- **BRIEF**: Work out the count of lines in the listing below that include "target". Give that count alone.

- **RECORDS FOR THIS TASK**:
-.-.-

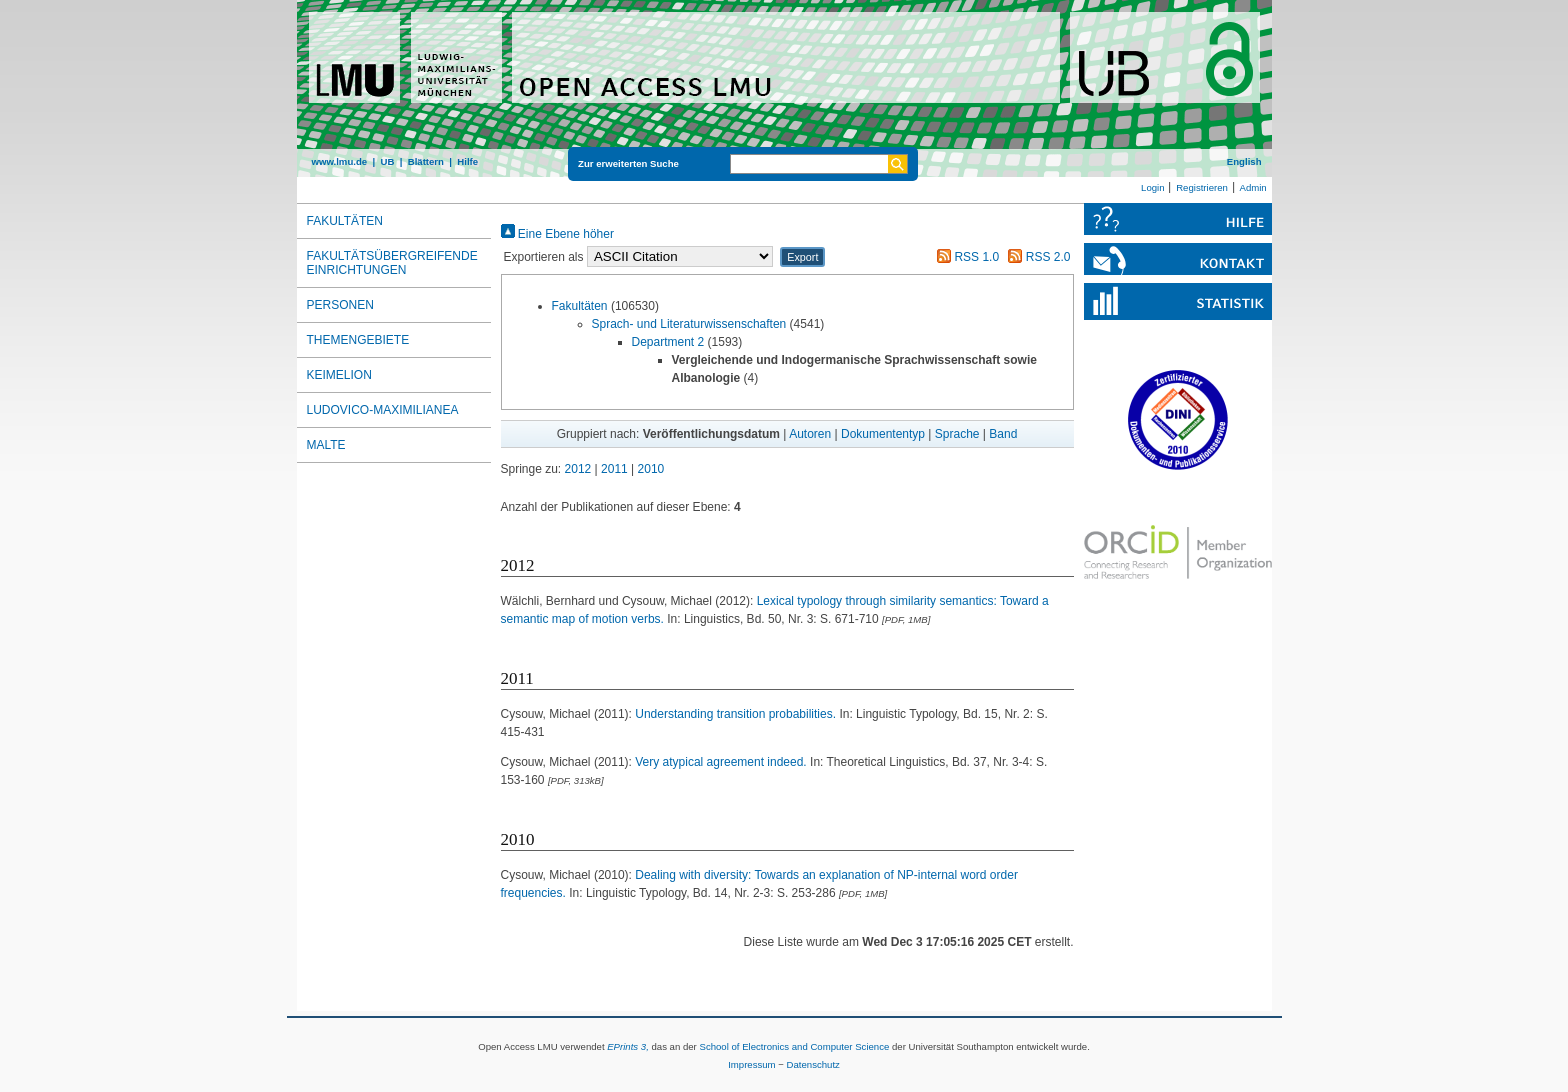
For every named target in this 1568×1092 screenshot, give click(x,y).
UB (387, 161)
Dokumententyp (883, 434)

-.-.-

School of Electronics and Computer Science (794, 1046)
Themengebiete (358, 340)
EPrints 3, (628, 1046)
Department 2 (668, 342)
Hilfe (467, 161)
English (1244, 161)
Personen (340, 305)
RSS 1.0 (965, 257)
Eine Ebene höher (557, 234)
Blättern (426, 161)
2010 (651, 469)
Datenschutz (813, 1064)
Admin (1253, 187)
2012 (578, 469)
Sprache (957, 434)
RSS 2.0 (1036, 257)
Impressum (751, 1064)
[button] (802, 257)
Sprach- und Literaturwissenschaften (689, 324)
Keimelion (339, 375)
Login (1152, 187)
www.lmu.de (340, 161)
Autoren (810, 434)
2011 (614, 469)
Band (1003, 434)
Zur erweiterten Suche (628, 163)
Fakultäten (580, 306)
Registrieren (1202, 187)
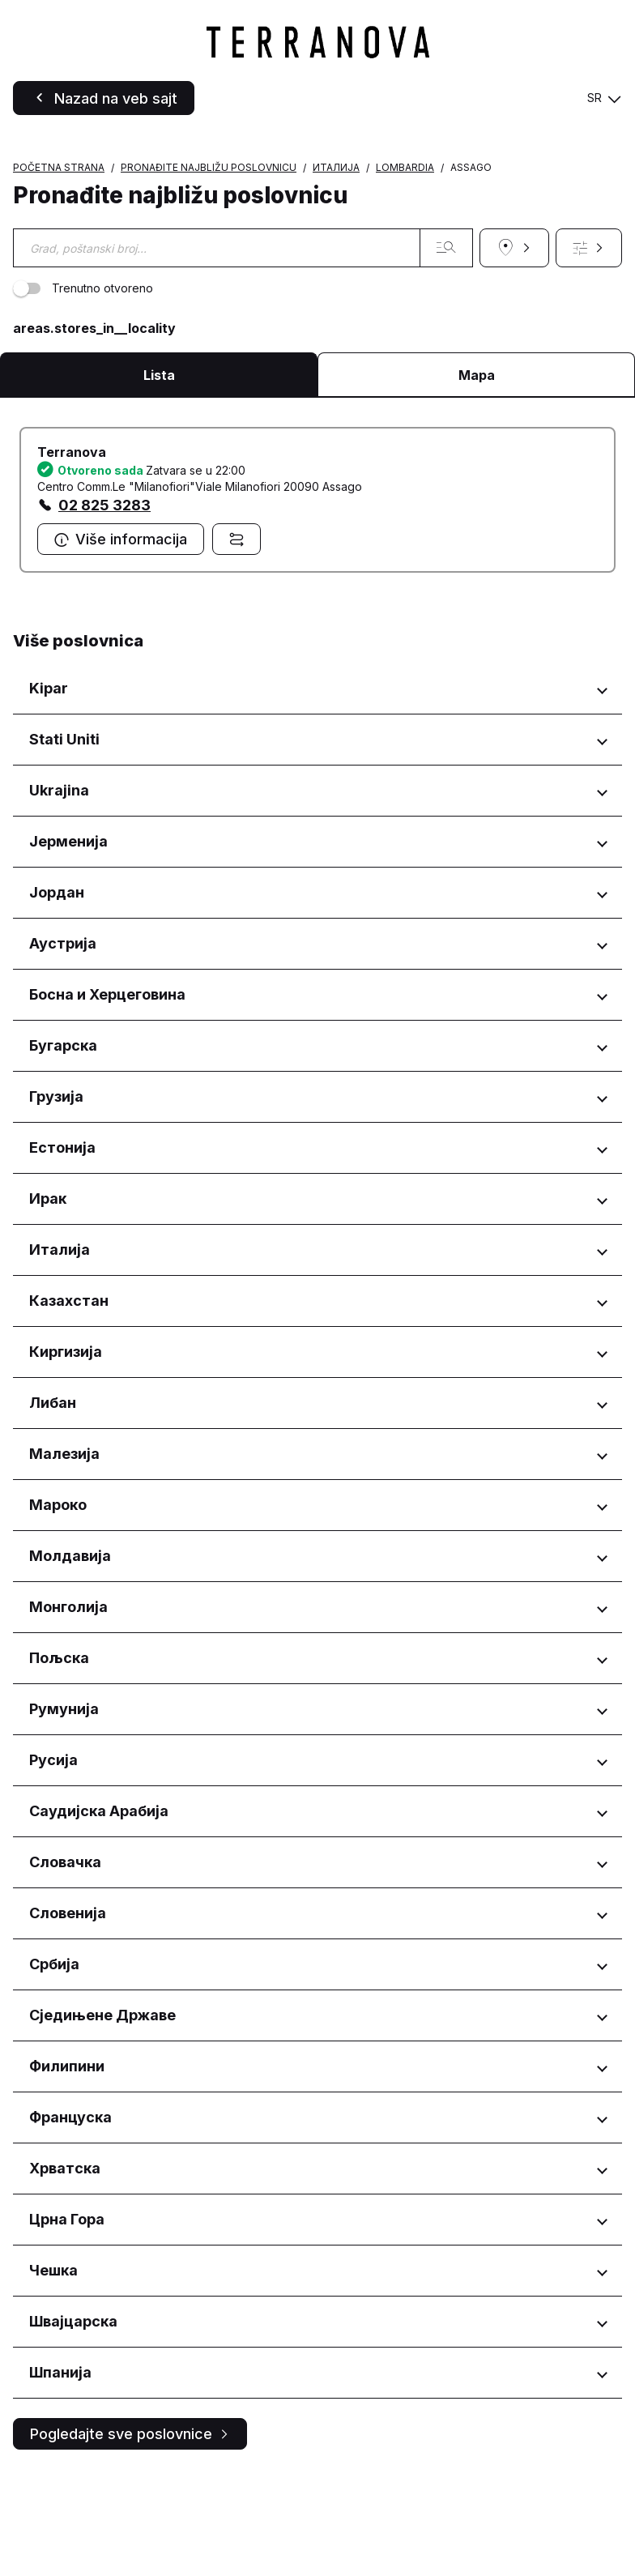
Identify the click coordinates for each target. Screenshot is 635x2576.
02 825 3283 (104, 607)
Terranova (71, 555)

-.-.-

- **EXERCISE SOLUTION**: 2